葛籠が動いたような気がした。いや、動いている。ガタガタと内側から。
これではまるで皮をはぎ取られながらも死ねなかった狐みたいじゃないか。
「おにいちゃん起きたの?」
瑞木は歓声を上げながら駆け寄っていく。晶に背を向けたまま葛籠の蓋をわずかに開けて「わぁ」と息を漏らす。
「おはよう。どうしたの、今日はとっても元気なんだね。え、お客さんだよ。あっくん。――え? 欲しいの? しょうがないなぁ」
そっと蓋を閉めた瑞木が右手を差し入れたのは例のリュックだ。ごそごそと探ってから鋭くとがった錐(きり)と金づちを取り出す。柄は返り血で赤黒く染まっており、元の色を失っている。

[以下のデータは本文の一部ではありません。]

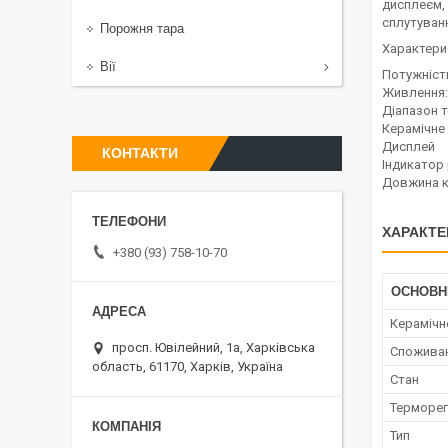
дисплеєм,
сплутуван
Порожня тара
Характери
Вії
Потужність
Живлення:
Діапазон т
Керамічне
Дисплей
КОНТАКТИ
Індикатор
Довжина ка
ХАРАКТЕ
+380 (93) 758-10-70
ОСНОВН
Керамічн
просп. Ювілейний, 1а, Харківська
Споживан
область, 61170, Харків, Україна
Стан
Терморе
Тип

「あっくん、ちょっとでいいからお肉ちょうだい。だいじょうぶ、瑞木削るのうまいよ、痛くないから、ね、ちょっとだけ」
じりじりと迫ってくる。
錐を一体どうしようというのか。どこに突き立てるつもりなのか。
晶はじりじりと後ずさった。あっという間に追い詰められて逃げ場を失った。だが幸いにして相手は子どもだ。隙をみて逃げることができる、はずだ。
この窓を蹴破れば外へ。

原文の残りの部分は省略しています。